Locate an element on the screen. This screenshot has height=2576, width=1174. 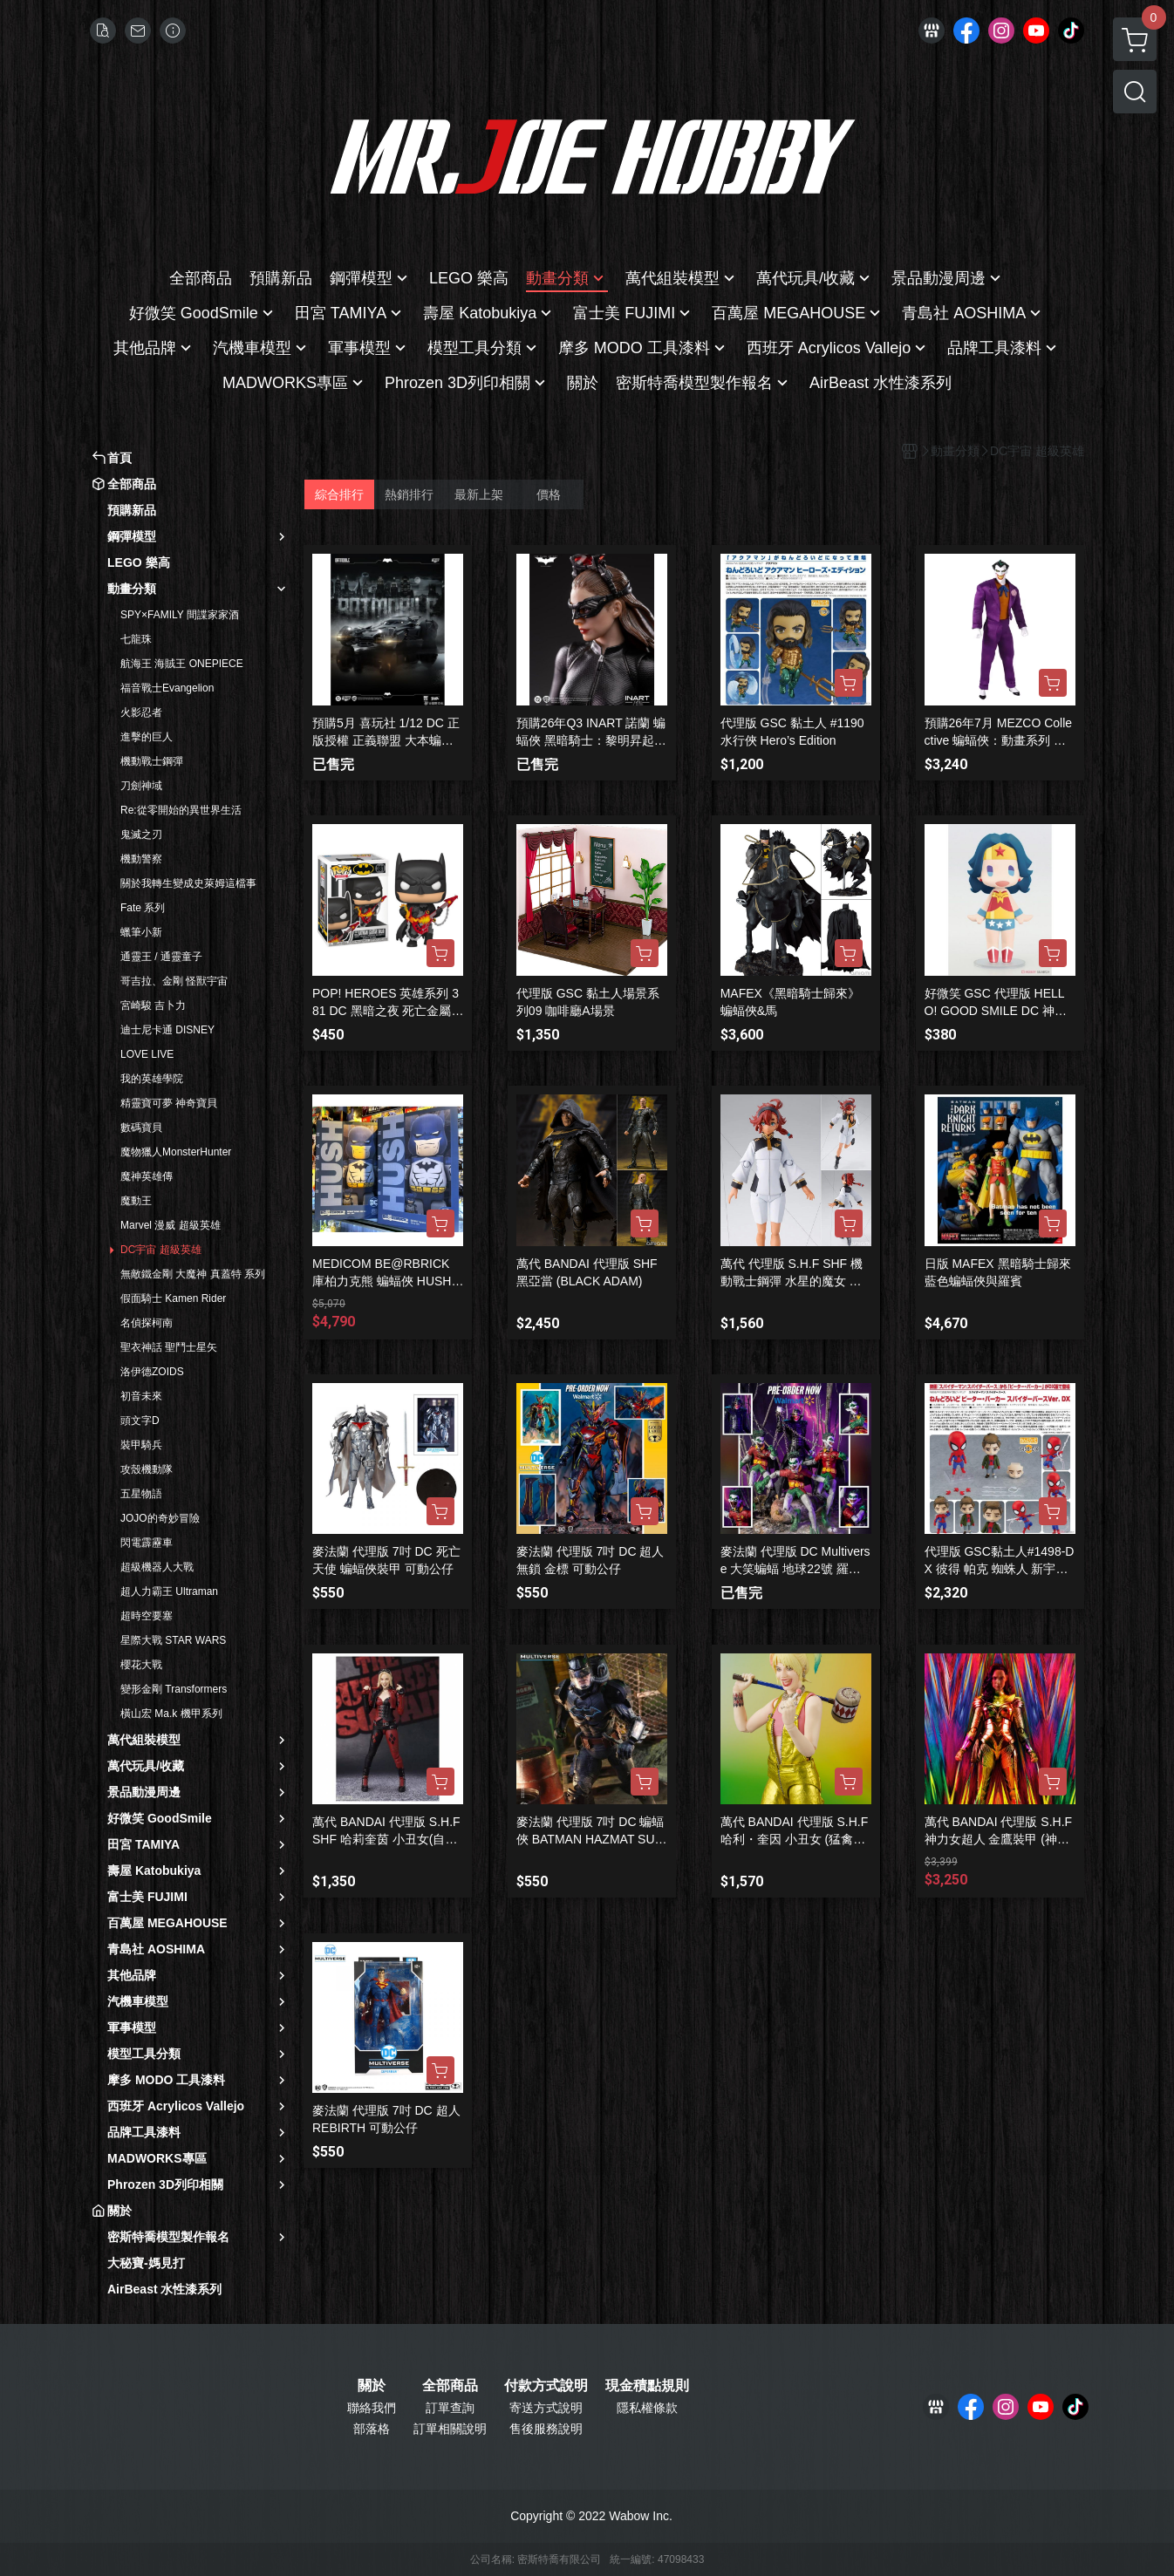
魔神英雄傳 is located at coordinates (146, 1176).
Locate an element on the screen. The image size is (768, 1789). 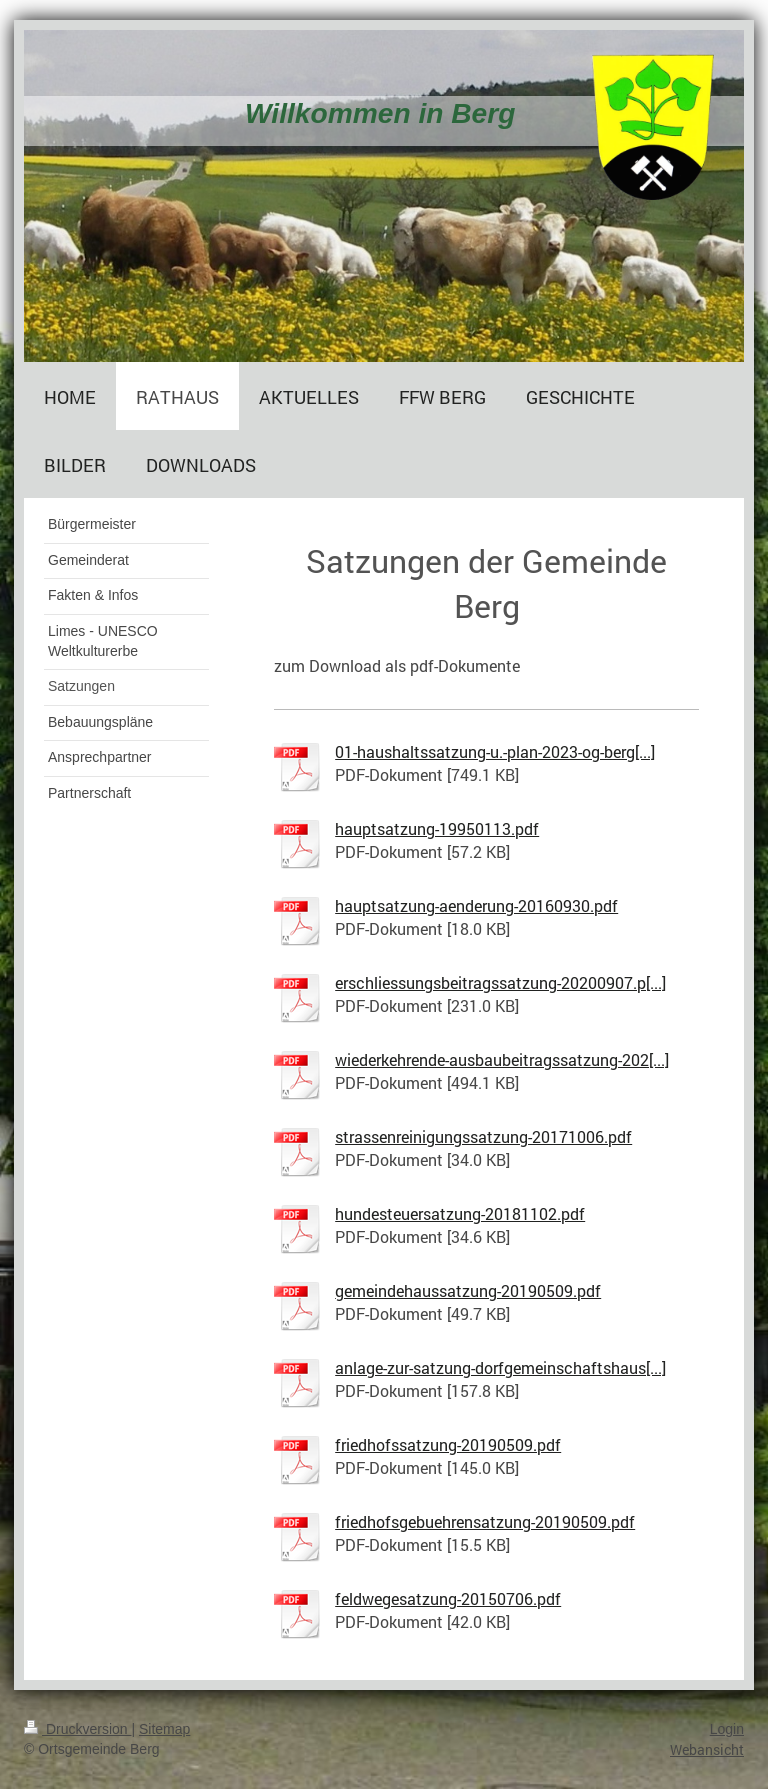
feldwegesatzung-20150706.pdf is located at coordinates (448, 1598).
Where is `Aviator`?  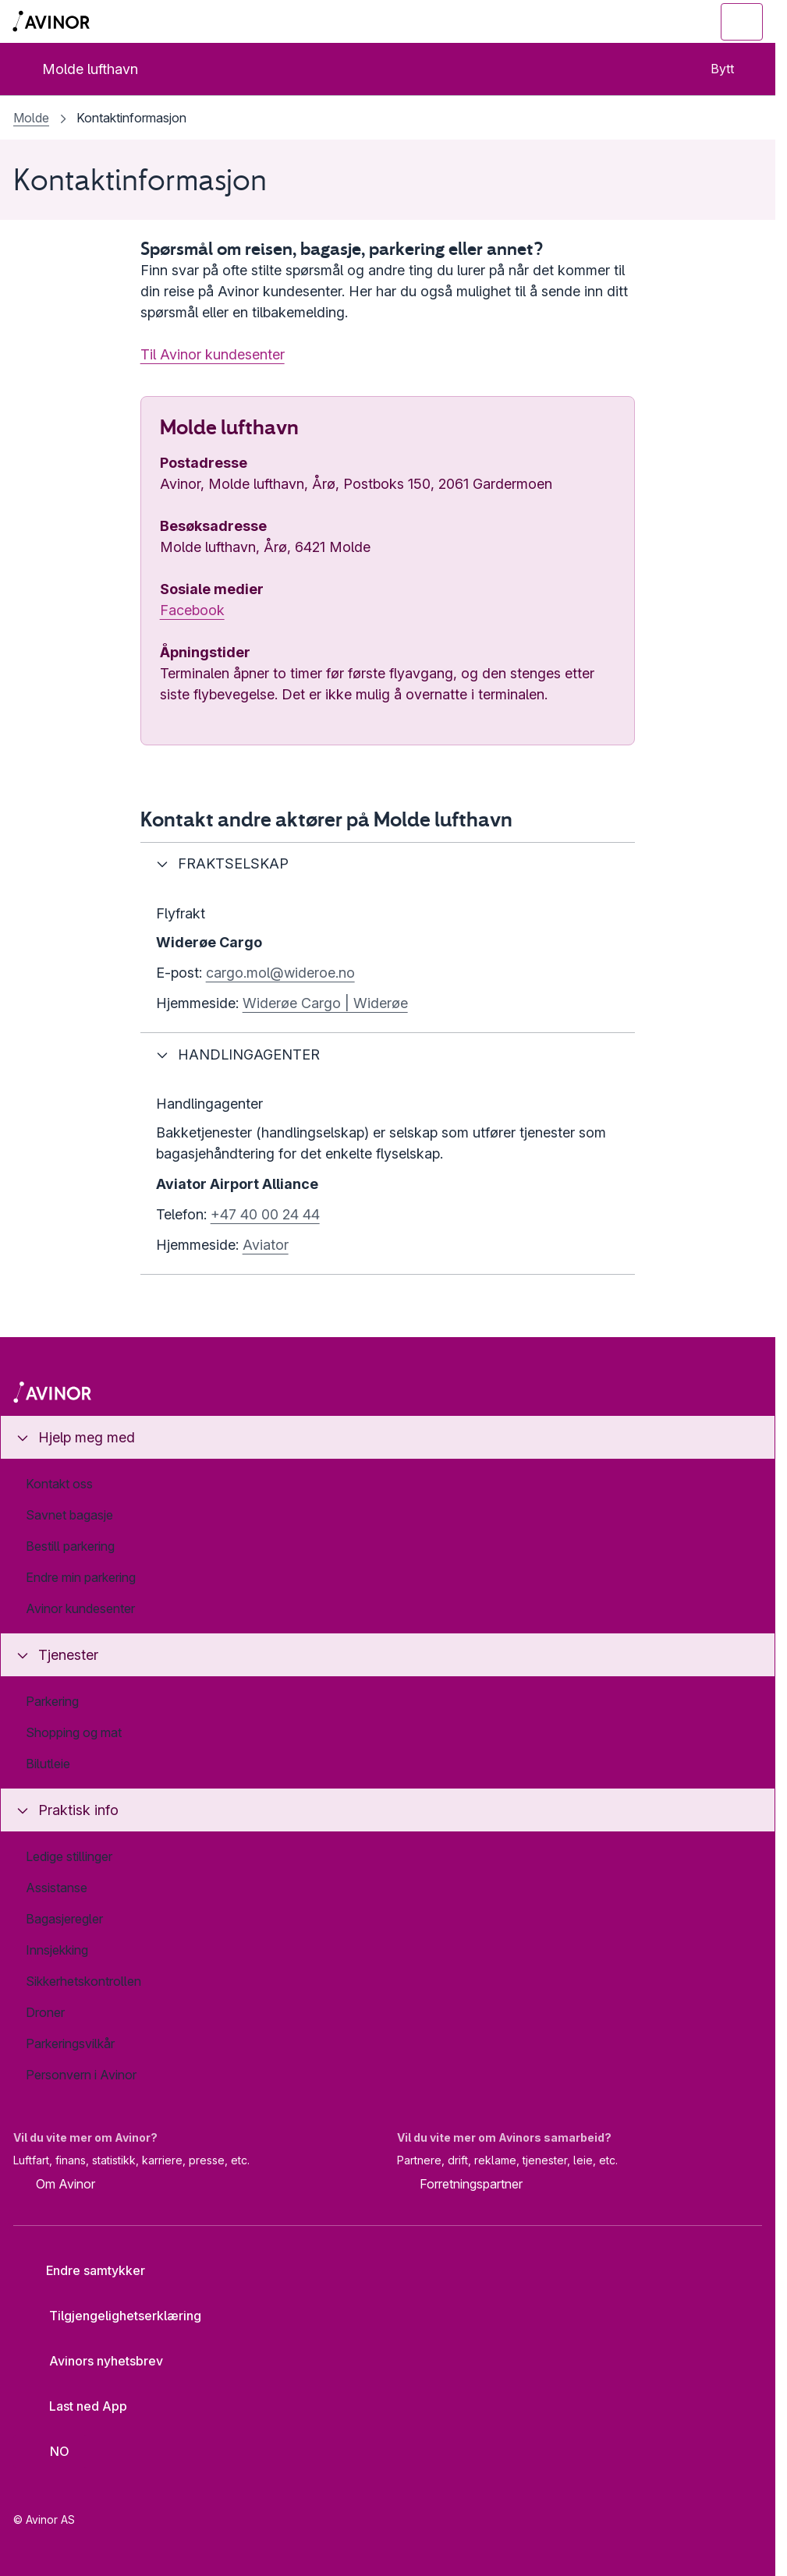
Aviator is located at coordinates (266, 1245).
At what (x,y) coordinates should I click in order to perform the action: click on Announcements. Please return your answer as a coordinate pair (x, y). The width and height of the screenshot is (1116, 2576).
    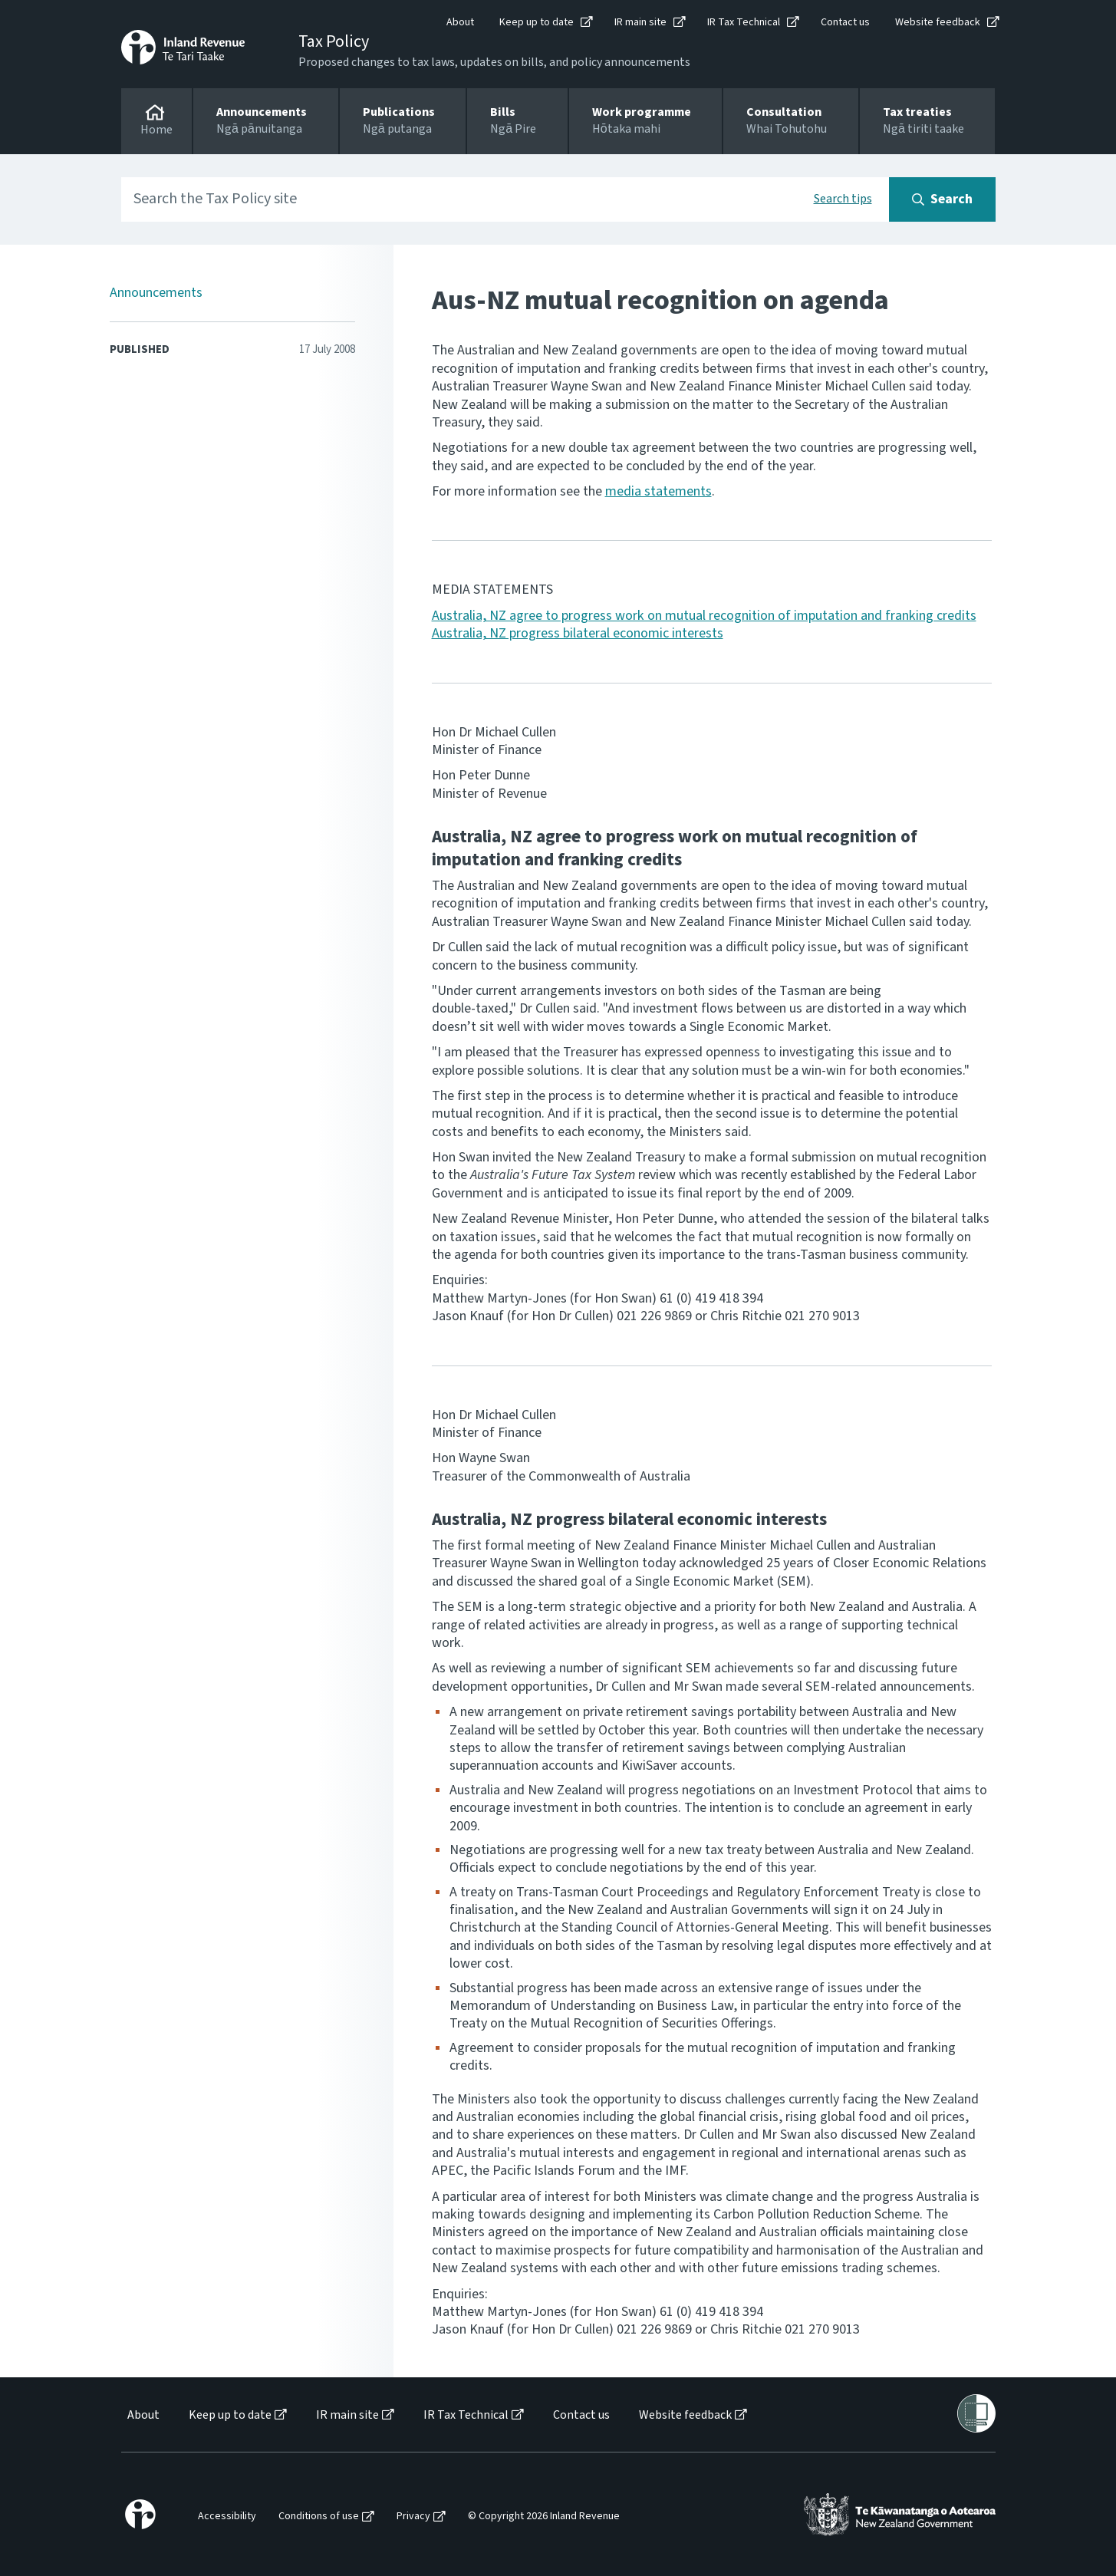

______

Action item:
Leaving all pictures aside, print exactly the lines from the one that contains "Locate an element on the screen. The" through the last line of the data above, inclusive.

Answer:
Locate an element on the screen. The image size is (768, 1789). 
feldwegesatzung-20150706.pdf is located at coordinates (448, 1598).
Where is `Aviator`?  
Aviator is located at coordinates (266, 1245).
At what (x,y) coordinates should I click in order to perform the action: click on Announcements. Please return your answer as a coordinate pair (x, y). The width and height of the screenshot is (1116, 2576).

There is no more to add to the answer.